Честно говоря, Туманов тоже был не прочь глотнуть чего-нибудь покрепче. Сказать, что он обалдел, было бы слабо, но использовать более крепкие выражения при «бабушке» как-то не поворачивался язык.
– Но… постойте… я прекрасно помню своих родителей!
– Нет времени для споров, милый, – мягко оборвала его новоявленная «бабуля». – Да, вы все прекрасно помните матерей, а вот отцов – фактически отчимов – только с определенного момента. Алекс Храмовников, он же Бриан, женился на матери Володи и Жени, когда мальчику было пять, а девочке полгода. Это было… благородно с его стороны – позаботиться о внуках, заменив им отца. А твой отчим, Витя, – кстати сказать, вы с ним очень похожи – появился на горизонте, когда тебе исполнилось полтора года. Все это зафиксировано в документах из особого архива мастера Шуйского. Он очень внимательно следил за ситуацией.
– Теперь понятно, почему он следил, – сказал Джонатан. – Мастер знал, что триединые могут открыть ворота, и знал, что делать этого не следует. Зря он не поделился своими соображениями хотя бы со мной. Всех этих неприятностей действительно можно было избежать.
– Триединый, – Туманов недоверчиво хмыкнул. – Еще не лучше. Получается, что все мои теории и рассуждения об изменении Вечностью правил игры, о притяжении Избранных, о Формуле из нескольких генетических кодов и прочей дребедени не стоят выеденного яйца?

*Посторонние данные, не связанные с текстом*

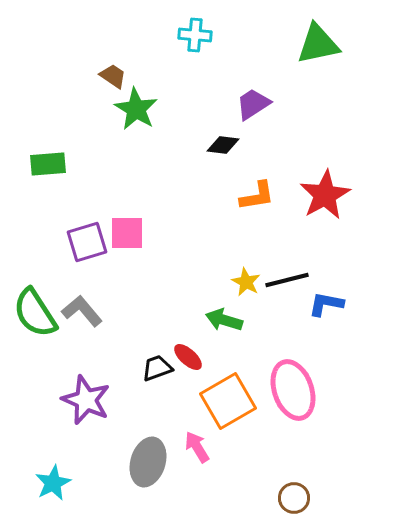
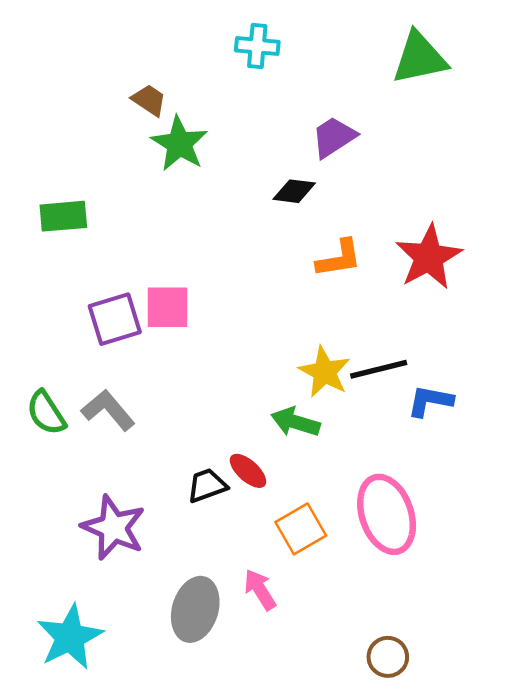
yellow star: (246, 282) -> (325, 372), size x1.4
green semicircle: (35, 313) -> (46, 413), size x0.7
orange square: (228, 401) -> (301, 529), size x0.7
cyan star: (53, 483) -> (70, 637), size x1.4

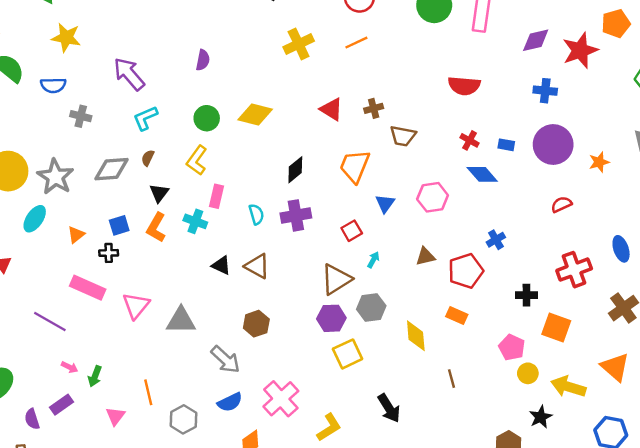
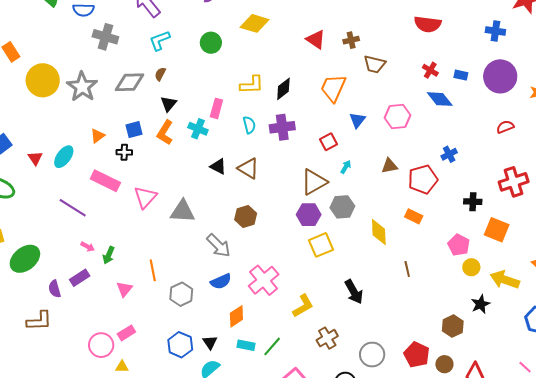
yellow diamond: (255, 114) -> (255, 23), moved
gray cross: (81, 116) -> (105, 37), size x1.4
yellow L-shape: (197, 160) -> (252, 85), moved, turned -130
cyan ellipse: (35, 219) -> (64, 157), moved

– Все твои теории вполне состоятельны, Витя, – устало возразил Джонатан. – Ты был в Вечности и разве не нашел там подтверждений своей правоты?
– Пожалуй, нашел, – немного подумав, согласился Виктор. – Только не обратил внимания на детали. Выходит, Формула Вечности спрятана в любом из нас троих, а значит, и ворота мог открыть любой? Даже Женя?
– Любой, – подтвердила Натали. – Кроме Генриха.
– И он от этого злился и стремился нас уничтожить, – Туманов покачал головой. – Может, он был прав? Ведь он фактически спасал мир от угрозы из Вечности. Как и мастер Шуйский.
– Не стоит его идеализировать, – возразил Джонатан. – Метис просто не знал, что скрыто за воротами. Будь спокоен, узнай этот Генрих правду, он непременно открыл бы путь в Вечность. Не сразу, когда нашел бы способ защититься от вируса – или что там точит нас в данную минуту? – но открыл бы непременно.
– У него не было Формулы!
– Зато было большое желание. С Формулой или без нее он обязательно разнес бы ворота в щебень, чтобы Вечность мгновенно уничтожила всех Вечных и Хамелеонов, кроме него самого.
– Нет, никакое желание тут не поможет. Он не сумел бы открыть ворота без одного из нас.
– Витя, не цепляйся к деталям. Это первый признак занудства. Долго ли метису родить еще одного «триединого», а затем принести младенца в жертву Вечности прямо на алтаре у Черной скалы? Гены Вечных и Хамелеонов всегда при нем, а найти генетически чистую человеческую самку проще простого. Единственное, чего не учел Враг, поскольку не мог этого знать, – что вас нельзя убить вообще. Это не под силу ни бессмертному, ни Хамелеону, ни метису, ни вирусу из Вечности. Скорее всего, единственный способ от вас избавиться – отправить по переходу в Вечность и запереть ворота. Так что даже после полной гибели Цеха спокойная жизнь метису не светила. Вы не дали бы. Такой вот простой и почти лишенный мистики ответ на все вопросы.